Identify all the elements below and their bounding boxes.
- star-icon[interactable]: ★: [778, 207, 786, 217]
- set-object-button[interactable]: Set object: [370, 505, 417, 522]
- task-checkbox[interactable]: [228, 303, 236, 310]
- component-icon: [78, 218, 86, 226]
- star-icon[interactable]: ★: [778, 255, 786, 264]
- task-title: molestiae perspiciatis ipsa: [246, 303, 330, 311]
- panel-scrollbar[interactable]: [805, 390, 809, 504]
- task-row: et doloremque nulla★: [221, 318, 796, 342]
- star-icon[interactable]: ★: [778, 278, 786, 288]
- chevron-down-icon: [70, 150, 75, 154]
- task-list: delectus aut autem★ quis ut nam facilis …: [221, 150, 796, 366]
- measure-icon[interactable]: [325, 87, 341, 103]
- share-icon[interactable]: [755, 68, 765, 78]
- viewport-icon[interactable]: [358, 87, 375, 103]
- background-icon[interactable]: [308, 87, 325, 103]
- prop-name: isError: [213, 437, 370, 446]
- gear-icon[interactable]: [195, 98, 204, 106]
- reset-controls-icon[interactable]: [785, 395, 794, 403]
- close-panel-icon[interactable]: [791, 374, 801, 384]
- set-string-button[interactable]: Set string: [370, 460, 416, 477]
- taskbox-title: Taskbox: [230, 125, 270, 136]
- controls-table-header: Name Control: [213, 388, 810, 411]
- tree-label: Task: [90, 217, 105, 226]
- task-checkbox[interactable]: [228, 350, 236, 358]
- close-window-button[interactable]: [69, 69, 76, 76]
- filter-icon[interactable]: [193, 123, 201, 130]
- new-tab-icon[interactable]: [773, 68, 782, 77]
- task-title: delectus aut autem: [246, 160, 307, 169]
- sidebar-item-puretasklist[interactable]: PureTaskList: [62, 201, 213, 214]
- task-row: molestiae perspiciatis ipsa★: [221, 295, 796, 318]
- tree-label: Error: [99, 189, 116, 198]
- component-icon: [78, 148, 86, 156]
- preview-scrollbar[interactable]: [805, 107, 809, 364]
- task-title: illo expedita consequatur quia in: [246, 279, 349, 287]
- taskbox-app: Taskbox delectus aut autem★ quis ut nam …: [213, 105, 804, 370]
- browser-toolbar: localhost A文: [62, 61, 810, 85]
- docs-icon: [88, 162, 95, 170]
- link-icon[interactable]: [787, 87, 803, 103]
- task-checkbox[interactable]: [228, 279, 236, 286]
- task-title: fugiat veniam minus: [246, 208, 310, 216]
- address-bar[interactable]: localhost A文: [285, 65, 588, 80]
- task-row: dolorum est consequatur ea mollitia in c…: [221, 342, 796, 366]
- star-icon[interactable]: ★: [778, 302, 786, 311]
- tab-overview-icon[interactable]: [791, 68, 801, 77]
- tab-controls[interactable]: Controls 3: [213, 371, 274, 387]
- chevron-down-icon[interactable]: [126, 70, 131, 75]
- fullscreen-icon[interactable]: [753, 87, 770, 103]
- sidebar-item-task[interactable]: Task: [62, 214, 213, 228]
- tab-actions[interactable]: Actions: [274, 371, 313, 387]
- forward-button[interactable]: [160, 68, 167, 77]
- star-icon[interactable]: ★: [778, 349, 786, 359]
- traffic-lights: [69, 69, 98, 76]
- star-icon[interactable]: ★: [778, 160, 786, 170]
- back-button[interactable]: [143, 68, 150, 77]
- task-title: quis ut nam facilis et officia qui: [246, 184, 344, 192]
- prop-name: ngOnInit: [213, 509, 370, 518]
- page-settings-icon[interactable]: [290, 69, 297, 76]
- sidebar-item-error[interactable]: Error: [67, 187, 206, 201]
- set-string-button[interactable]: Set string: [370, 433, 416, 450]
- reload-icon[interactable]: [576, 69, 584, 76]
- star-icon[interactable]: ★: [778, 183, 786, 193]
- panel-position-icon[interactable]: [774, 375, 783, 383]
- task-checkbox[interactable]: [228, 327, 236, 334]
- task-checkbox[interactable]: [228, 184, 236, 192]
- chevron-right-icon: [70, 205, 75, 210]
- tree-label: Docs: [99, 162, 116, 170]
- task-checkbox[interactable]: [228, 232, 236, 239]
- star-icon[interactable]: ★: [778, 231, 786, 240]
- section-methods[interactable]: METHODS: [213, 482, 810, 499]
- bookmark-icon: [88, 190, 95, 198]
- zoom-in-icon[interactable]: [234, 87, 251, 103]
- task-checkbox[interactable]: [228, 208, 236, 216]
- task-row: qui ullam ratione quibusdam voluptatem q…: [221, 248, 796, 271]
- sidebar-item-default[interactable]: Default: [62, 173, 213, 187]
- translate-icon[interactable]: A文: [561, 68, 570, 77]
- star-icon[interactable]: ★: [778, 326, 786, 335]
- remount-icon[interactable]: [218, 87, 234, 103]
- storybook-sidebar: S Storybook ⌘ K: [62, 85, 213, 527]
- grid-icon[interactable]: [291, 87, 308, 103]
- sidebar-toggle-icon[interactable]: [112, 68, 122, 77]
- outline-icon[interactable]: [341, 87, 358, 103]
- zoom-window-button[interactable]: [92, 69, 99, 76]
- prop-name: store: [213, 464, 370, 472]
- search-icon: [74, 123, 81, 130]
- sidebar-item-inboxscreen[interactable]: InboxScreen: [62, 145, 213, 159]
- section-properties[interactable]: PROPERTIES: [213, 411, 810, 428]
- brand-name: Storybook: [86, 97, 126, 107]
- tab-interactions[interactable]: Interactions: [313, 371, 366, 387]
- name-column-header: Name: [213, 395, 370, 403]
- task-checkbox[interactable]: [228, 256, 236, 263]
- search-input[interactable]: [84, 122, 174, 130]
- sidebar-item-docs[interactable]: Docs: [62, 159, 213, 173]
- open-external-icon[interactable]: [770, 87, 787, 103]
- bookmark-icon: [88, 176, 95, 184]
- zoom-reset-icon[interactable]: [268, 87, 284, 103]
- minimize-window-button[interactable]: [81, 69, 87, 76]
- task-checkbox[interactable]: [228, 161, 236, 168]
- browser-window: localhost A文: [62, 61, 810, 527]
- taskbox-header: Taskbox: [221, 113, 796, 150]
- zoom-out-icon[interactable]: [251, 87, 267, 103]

----

▶ Task details:
Would you output all of the material exactly as it reads?

▶ Task answer:
Identify all the elements below and their bounding boxes.
- star-icon[interactable]: ★: [778, 207, 786, 217]
- set-object-button[interactable]: Set object: [370, 505, 417, 522]
- task-checkbox[interactable]: [228, 303, 236, 310]
- component-icon: [78, 218, 86, 226]
- star-icon[interactable]: ★: [778, 255, 786, 264]
- task-title: molestiae perspiciatis ipsa: [246, 303, 330, 311]
- panel-scrollbar[interactable]: [805, 390, 809, 504]
- task-row: et doloremque nulla★: [221, 318, 796, 342]
- star-icon[interactable]: ★: [778, 278, 786, 288]
- chevron-down-icon: [70, 150, 75, 154]
- task-list: delectus aut autem★ quis ut nam facilis …: [221, 150, 796, 366]
- measure-icon[interactable]: [325, 87, 341, 103]
- share-icon[interactable]: [755, 68, 765, 78]
- viewport-icon[interactable]: [358, 87, 375, 103]
- background-icon[interactable]: [308, 87, 325, 103]
- prop-name: isError: [213, 437, 370, 446]
- gear-icon[interactable]: [195, 98, 204, 106]
- reset-controls-icon[interactable]: [785, 395, 794, 403]
- close-panel-icon[interactable]: [791, 374, 801, 384]
- set-string-button[interactable]: Set string: [370, 460, 416, 477]
- taskbox-title: Taskbox: [230, 125, 270, 136]
- controls-table-header: Name Control: [213, 388, 810, 411]
- tree-label: Task: [90, 217, 105, 226]
- task-checkbox[interactable]: [228, 350, 236, 358]
- close-window-button[interactable]: [69, 69, 76, 76]
- filter-icon[interactable]: [193, 123, 201, 130]
- new-tab-icon[interactable]: [773, 68, 782, 77]
- task-title: delectus aut autem: [246, 160, 307, 169]
- sidebar-item-puretasklist[interactable]: PureTaskList: [62, 201, 213, 214]
- task-row: molestiae perspiciatis ipsa★: [221, 295, 796, 318]
- tree-label: Error: [99, 189, 116, 198]
- component-icon: [78, 148, 86, 156]
- preview-scrollbar[interactable]: [805, 107, 809, 364]
- task-title: illo expedita consequatur quia in: [246, 279, 349, 287]
- taskbox-app: Taskbox delectus aut autem★ quis ut nam …: [213, 105, 804, 370]
- browser-toolbar: localhost A文: [62, 61, 810, 85]
- docs-icon: [88, 162, 95, 170]
- link-icon[interactable]: [787, 87, 803, 103]
- task-checkbox[interactable]: [228, 279, 236, 286]
- task-title: fugiat veniam minus: [246, 208, 310, 216]
- address-bar[interactable]: localhost A文: [285, 65, 588, 80]
- task-row: dolorum est consequatur ea mollitia in c…: [221, 342, 796, 366]
- star-icon[interactable]: ★: [778, 302, 786, 311]
- tab-overview-icon[interactable]: [791, 68, 801, 77]
- tab-controls[interactable]: Controls 3: [213, 371, 274, 387]
- chevron-down-icon[interactable]: [126, 70, 131, 75]
- fullscreen-icon[interactable]: [753, 87, 770, 103]
- sidebar-item-task[interactable]: Task: [62, 214, 213, 228]
- tab-actions[interactable]: Actions: [274, 371, 313, 387]
- forward-button[interactable]: [160, 68, 167, 77]
- star-icon[interactable]: ★: [778, 349, 786, 359]
- traffic-lights: [69, 69, 98, 76]
- star-icon[interactable]: ★: [778, 160, 786, 170]
- back-button[interactable]: [143, 68, 150, 77]
- task-title: quis ut nam facilis et officia qui: [246, 184, 344, 192]
- prop-name: ngOnInit: [213, 509, 370, 518]
- page-settings-icon[interactable]: [290, 69, 297, 76]
- sidebar-item-error[interactable]: Error: [67, 187, 206, 201]
- set-string-button[interactable]: Set string: [370, 433, 416, 450]
- reload-icon[interactable]: [576, 69, 584, 76]
- star-icon[interactable]: ★: [778, 183, 786, 193]
- panel-position-icon[interactable]: [774, 375, 783, 383]
- task-checkbox[interactable]: [228, 327, 236, 334]
- task-checkbox[interactable]: [228, 184, 236, 192]
- chevron-right-icon: [70, 205, 75, 210]
- tree-label: Docs: [99, 162, 116, 170]
- task-checkbox[interactable]: [228, 232, 236, 239]
- star-icon[interactable]: ★: [778, 231, 786, 240]
- section-methods[interactable]: METHODS: [213, 482, 810, 499]
- bookmark-icon: [88, 190, 95, 198]
- zoom-in-icon[interactable]: [234, 87, 251, 103]
- task-checkbox[interactable]: [228, 208, 236, 216]
- task-row: qui ullam ratione quibusdam voluptatem q…: [221, 248, 796, 271]
- sidebar-item-default[interactable]: Default: [62, 173, 213, 187]
- translate-icon[interactable]: A文: [561, 68, 570, 77]
- star-icon[interactable]: ★: [778, 326, 786, 335]
- remount-icon[interactable]: [218, 87, 234, 103]
- storybook-sidebar: S Storybook ⌘ K: [62, 85, 213, 527]
- grid-icon[interactable]: [291, 87, 308, 103]
- sidebar-toggle-icon[interactable]: [112, 68, 122, 77]
- outline-icon[interactable]: [341, 87, 358, 103]
- zoom-window-button[interactable]: [92, 69, 99, 76]
- prop-name: store: [213, 464, 370, 472]
- search-icon: [74, 123, 81, 130]
- sidebar-item-inboxscreen[interactable]: InboxScreen: [62, 145, 213, 159]
- section-properties[interactable]: PROPERTIES: [213, 411, 810, 428]
- brand-name: Storybook: [86, 97, 126, 107]
- tab-interactions[interactable]: Interactions: [313, 371, 366, 387]
- name-column-header: Name: [213, 395, 370, 403]
- task-checkbox[interactable]: [228, 256, 236, 263]
- search-input[interactable]: [84, 122, 174, 130]
- sidebar-item-docs[interactable]: Docs: [62, 159, 213, 173]
- open-external-icon[interactable]: [770, 87, 787, 103]
- bookmark-icon: [88, 176, 95, 184]
- zoom-reset-icon[interactable]: [268, 87, 284, 103]
- minimize-window-button[interactable]: [81, 69, 87, 76]
- task-checkbox[interactable]: [228, 161, 236, 168]
- browser-window: localhost A文: [62, 61, 810, 527]
- taskbox-header: Taskbox: [221, 113, 796, 150]
- zoom-out-icon[interactable]: [251, 87, 267, 103]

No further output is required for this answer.